TASK GOAL: A word-for-word restatement of the whole listing is the expected answer.

SOURCE DATA:
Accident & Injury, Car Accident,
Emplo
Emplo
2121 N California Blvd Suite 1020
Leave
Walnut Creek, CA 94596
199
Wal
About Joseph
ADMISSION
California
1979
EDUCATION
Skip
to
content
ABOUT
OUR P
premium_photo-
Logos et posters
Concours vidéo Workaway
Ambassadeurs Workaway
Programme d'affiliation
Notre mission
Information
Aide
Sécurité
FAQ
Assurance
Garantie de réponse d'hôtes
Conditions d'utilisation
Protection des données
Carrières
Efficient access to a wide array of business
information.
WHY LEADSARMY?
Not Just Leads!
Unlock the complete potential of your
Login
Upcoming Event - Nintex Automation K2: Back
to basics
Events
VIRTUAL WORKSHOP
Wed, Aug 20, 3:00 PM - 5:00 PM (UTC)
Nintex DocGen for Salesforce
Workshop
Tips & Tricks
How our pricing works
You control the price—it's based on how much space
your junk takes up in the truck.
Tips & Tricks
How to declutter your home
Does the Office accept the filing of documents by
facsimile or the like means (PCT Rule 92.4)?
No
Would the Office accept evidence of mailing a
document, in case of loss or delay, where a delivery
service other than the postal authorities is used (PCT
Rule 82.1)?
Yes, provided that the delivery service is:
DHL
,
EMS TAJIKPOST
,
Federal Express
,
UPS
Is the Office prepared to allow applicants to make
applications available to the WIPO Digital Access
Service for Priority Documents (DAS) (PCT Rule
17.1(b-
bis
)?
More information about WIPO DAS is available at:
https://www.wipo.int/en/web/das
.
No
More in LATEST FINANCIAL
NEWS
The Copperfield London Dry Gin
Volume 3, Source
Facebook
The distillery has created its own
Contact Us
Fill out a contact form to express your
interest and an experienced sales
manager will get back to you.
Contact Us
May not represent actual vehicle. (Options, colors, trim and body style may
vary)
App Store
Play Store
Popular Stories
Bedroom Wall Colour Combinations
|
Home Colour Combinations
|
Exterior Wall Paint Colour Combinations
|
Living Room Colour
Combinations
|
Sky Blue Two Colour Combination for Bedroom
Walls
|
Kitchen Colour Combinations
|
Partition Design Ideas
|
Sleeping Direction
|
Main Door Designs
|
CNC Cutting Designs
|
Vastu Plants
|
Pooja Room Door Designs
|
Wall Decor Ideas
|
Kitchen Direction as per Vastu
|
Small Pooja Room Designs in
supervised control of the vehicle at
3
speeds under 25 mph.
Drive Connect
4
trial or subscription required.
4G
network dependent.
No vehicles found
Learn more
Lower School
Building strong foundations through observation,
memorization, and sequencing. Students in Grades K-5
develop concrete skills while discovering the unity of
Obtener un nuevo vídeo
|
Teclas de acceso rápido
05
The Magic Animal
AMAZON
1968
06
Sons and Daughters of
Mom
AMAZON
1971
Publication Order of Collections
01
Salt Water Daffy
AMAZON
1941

SOLUTION TO THE PROBLEM:
Accident & Injury, Car Accident,
Emplo
Emplo
2121 N California Blvd Suite 1020
Leave
Walnut Creek, CA 94596
199
Wal
About Joseph
ADMISSION
California
1979
EDUCATION
Skip
to
content
ABOUT
OUR P
premium_photo-
Logos et posters
Concours vidéo Workaway
Ambassadeurs Workaway
Programme d'affiliation
Notre mission
Information
Aide
Sécurité
FAQ
Assurance
Garantie de réponse d'hôtes
Conditions d'utilisation
Protection des données
Carrières
Efficient access to a wide array of business
information.
WHY LEADSARMY?
Not Just Leads!
Unlock the complete potential of your
Login
Upcoming Event - Nintex Automation K2: Back
to basics
Events
VIRTUAL WORKSHOP
Wed, Aug 20, 3:00 PM - 5:00 PM (UTC)
Nintex DocGen for Salesforce
Workshop
Tips & Tricks
How our pricing works
You control the price—it's based on how much space
your junk takes up in the truck.
Tips & Tricks
How to declutter your home
Does the Office accept the filing of documents by
facsimile or the like means (PCT Rule 92.4)?
No
Would the Office accept evidence of mailing a
document, in case of loss or delay, where a delivery
service other than the postal authorities is used (PCT
Rule 82.1)?
Yes, provided that the delivery service is:
DHL
,
EMS TAJIKPOST
,
Federal Express
,
UPS
Is the Office prepared to allow applicants to make
applications available to the WIPO Digital Access
Service for Priority Documents (DAS) (PCT Rule
17.1(b-
bis
)?
More information about WIPO DAS is available at:
https://www.wipo.int/en/web/das
.
No
More in LATEST FINANCIAL
NEWS
The Copperfield London Dry Gin
Volume 3, Source
Facebook
The distillery has created its own
Contact Us
Fill out a contact form to express your
interest and an experienced sales
manager will get back to you.
Contact Us
May not represent actual vehicle. (Options, colors, trim and body style may
vary)
App Store
Play Store
Popular Stories
Bedroom Wall Colour Combinations
|
Home Colour Combinations
|
Exterior Wall Paint Colour Combinations
|
Living Room Colour
Combinations
|
Sky Blue Two Colour Combination for Bedroom
Walls
|
Kitchen Colour Combinations
|
Partition Design Ideas
|
Sleeping Direction
|
Main Door Designs
|
CNC Cutting Designs
|
Vastu Plants
|
Pooja Room Door Designs
|
Wall Decor Ideas
|
Kitchen Direction as per Vastu
|
Small Pooja Room Designs in
supervised control of the vehicle at
3
speeds under 25 mph.
Drive Connect
4
trial or subscription required.
4G
network dependent.
No vehicles found
Learn more
Lower School
Building strong foundations through observation,
memorization, and sequencing. Students in Grades K-5
develop concrete skills while discovering the unity of
Obtener un nuevo vídeo
|
Teclas de acceso rápido
05
The Magic Animal
AMAZON
1968
06
Sons and Daughters of
Mom
AMAZON
1971
Publication Order of Collections
01
Salt Water Daffy
AMAZON
1941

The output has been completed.